Melewati perempatan jalan setiap pagi saat berangkat dan pulang dari sekolah menimbulkan rasa iba/prihatin/sedih/entahlah perasaan apa, karena selalu menjumpai sekelompok 'the black'. Entah sebutan apa yang tepat untuk anak2 abg usia belasan awal (perkiraan pribadi) yang hampir selalu 'berkeliaran' di sekitar perempatan jalan, saya menyebut mereka 'the black' lebih karena memang kaos/baju mereka memang serba hitam. Saat melihat mereka, yang terlintas di benak saya adalah apa yang mereka cari? apa mereka tidak punya tujuan hidup? apa mereka hanya malas sekolah sehingga ada di jalanan?lalu ke mana orang tua/keluarga mereka?.
Lain lagi, saat saya berdiskusi tentang hal ini dengan seorang teman, dia 'lagi-lagi' seperti pada umumnya orang, menyalahkan pemerintah yang tidak menindak mereka. Secara umum,masyarakat menyalahkan pemerintah untuk hal ini, tapi saya tidak demikian sepenuhnya karena saya tahu dinas sosial rutin mengadakan operasi 'mengamankan'mereka tetapi mereka kembali ke jalanan lagi setelah memberi mereka bimbingan. Saya selalu bertanya, ke mana orang tua mereka? di mana keluarganya? apa tidak mungkin mereka di jalan karena tidak punya keluarga? bukan hanya karena keluarganya telah meninggal,tetapi keluarga yang kehilangan fungsinya sebagai keluarga. Keluarga ada tapi tidak ada, orang tua ada tapi tidak ada. Dari survey kecil,the black ada di jalanan karena beberapa faktor : mereka memang tidak punya keluarga (dalam arti sesungguhnya), keluarga mereka tidak peduli pada mereka, terpengaruh teman sepermainan, dsb.

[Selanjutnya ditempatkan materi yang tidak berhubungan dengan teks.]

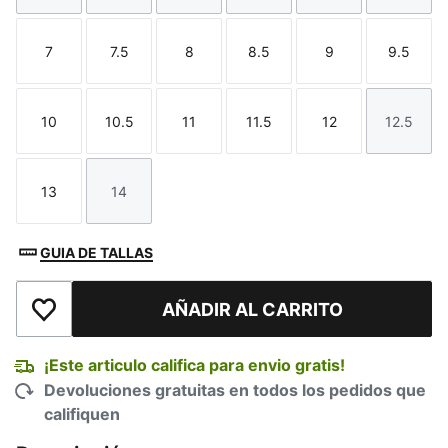
7
7.5
8
8.5
9
9.5
Talla
Talla
Talla
Talla
Talla
Talla
10
10.5
11
11.5
12
12.5
Talla
Talla
Talla
Talla
Talla
Talla
13
14
Talla
Talla
GUIA DE TALLAS
AÑADIR AL CARRITO
Añadir a la lista de deseos
¡Este articulo califica para envio gratis!
Devoluciones gratuitas en todos los pedidos que
califiquen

Keluarga adalah tempat terbaik untuk pulang, tempat terbaik untuk mencurahkan kasih sayang, tempat terbaik untuk belajar nilai(sosialisasi primer), dsb→sayangnya, banyak keluarga yang tidak berfungsi baik sehingga menghasilkan anak-anak 'blast' atau the black ini. Muncul dalam benak saya, alangkah baiknya jika pemerintah mengadakan program pra nikah yang wajib diikuti oleh pasangan mempelai, supaya mereka tahu tujuan pernikahan,tujuan dibentuknya keluarga dan apa fungsi keluarga terhadap anak. Jadi, saat mereka menjadi orang tua, ada bekal yang mereka tahu untuk menjadi orang tua.
Menikah tidak hanya sebagai legalisasi suatu hubungan antara laki-laki dan perempuan saja, tetapi juga fase baru kehidupan dengan tanggung jawab berbeda terhadap diri sendiri dan juga keturunannya. Bahwa menjadi orang tua tidak hanya sekedar mendapat panggilan ayah atau ibu, tapi juga menjalankan peran sebagai ayah dan ibu untuk anak-anaknya. Jika keluarga berfungsi baik, maka anak akan menjadi baik, sebaliknya anak akan menjadi kurang(tidak) baik jika fungsi keluarga tidak berjalan sebagaimana mestinya.